Albano Martins em “O Mesmo Nome” (Campo de Letras, 1996, p.27) alerta: “Nenhum ramo é seguro. Frágeis são as palavras”. Maria Alberta Menéres confirma: “É de existirmos que existir se faz” (O Jogo dos Silêncios, Hugin, 1996, p.26). A autora de “O poeta faz-se aos dez anos” lembra: “Oh como o poeta vive atento à sua topografia interior/e sabe distinguir a pequena rua da infância” (ibidem, p.41) (…) “Oh como o poeta acolhe o cheiro das penumbras/e a brancura da cal ensombrada” (ibidem, p.43).

Fernando Duarte, autor de “Quase cem poemas de amor e outros fragmentos”, o seu primeiro livro, e deste “A hora das coisas”, cuja 2ª edição partilhamos nesta sessão, decidiu expor o seu amor e desespero pelas palavras, que idealizam ou celebram o quotidiano, no avesso dos dias banais. Por isso, e como afirma Isabel Mendes Ferreira em “As lágrimas estão todas na Garganta do Mar (babel, 2010) “o abismo é outro sentido do pensar” (ibidem, p.147). Isabel Mendes Ferreira confessa “descalço a língua” (p.155) escrevendo que “é ainda a escuta (…) que marginaliza o manso e ilumina o árido”. (p.83)

Este poeta (que há muito é meu Amigo) foi-me dado a conhecer, enquanto Poeta através de cartas que recebi nos anos 80, oriundas do Alasca, onde estava em serviço. O geógrafo que se especializou no conhecimento sobre a pesca do bacalhau, com quem fundei associações, exerce a sua profissão na Secretaria de Estado das Pescas, sendo leitor assíduo de Poesia, que de forma incessante tenta actualizar tudo o que sabe da Escrita dos Clássicos e dos mais jovens.

Quando mudei para Almada tive o ensejo de folhear álbuns muito especiais, com fotografias a sinalizar o seu também novo percurso de vida, pois anteriormente viveu em Lisboa (na
Boa-Hora, em Benfica e depois em Santo Amaro). Porém, junto às imagens o seu sentir ampliava-se com a sensibilidade poética, de repente tornada urgente, como fonte que irrompe em imparável torrente. No seu conjunto, aquelas palavras justificavam vários livros.

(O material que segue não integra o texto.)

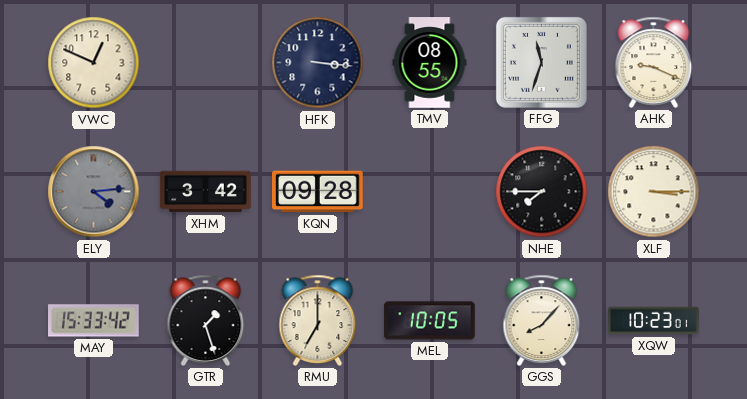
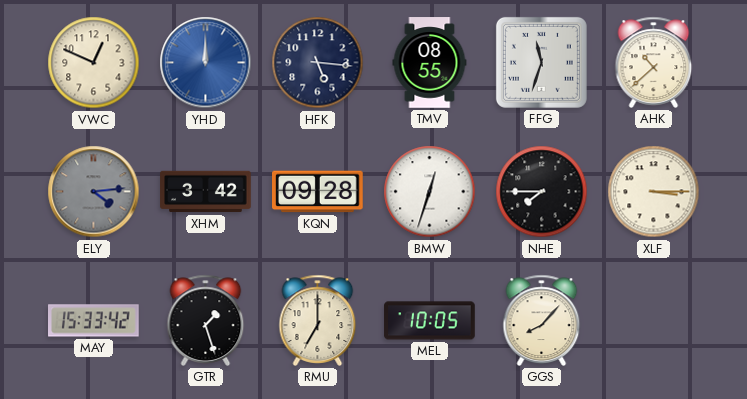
YHD: none -> 12:00
HFK: 3:16 -> 5:16
AHK: 9:19 -> 10:38
BMW: none -> 12:33
XQW: 10:23 -> none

O primeiro, “Quase cem Poemas”, foi editado em Fevereiro de 2015. E embora tivesse dito “Escrevo para ninguém ler” ou “quero viver sem dar-me conta”, como cantou Sérgio Godinho “pode alguém ser quem não é?”.

“A Hora das Coisas” reforça esta voz, desbravando sempre novos caminhos, dizendo a eterna necessidade das palavras e através da sua substância fala das emoções, de sentimentos e sonhos.

Sei que o Fernando Duarte não vai estancar a sonoridade das sílabas na sua oficina solitária, onde o espanto e a magia de alguns dias vividos ou imaginados, lhe darão aquele indizível prazer de explorar desbravar o desmedido horizonte, entre o ritmo e o silêncio, fazendo nascer mais textos, novos livros.

Pela exigência e perfeccionismo que nos aproxima, posso atestar que estamos na presença de uma obra única, de um caminho singular em poesia, tendo aceite assinar o prefácio deste
“A hora das coisas”.

Termino citando o Poeta António Salvado e a página XXXI do seu livro Igaedus (2015): “Que se vai desejar mais que não seja/ Que a leveza da terra erga a miragem/de que nem tudo se perdeu na vida”.

Parabéns Fernando e que venham outros – ainda mais belos – livros!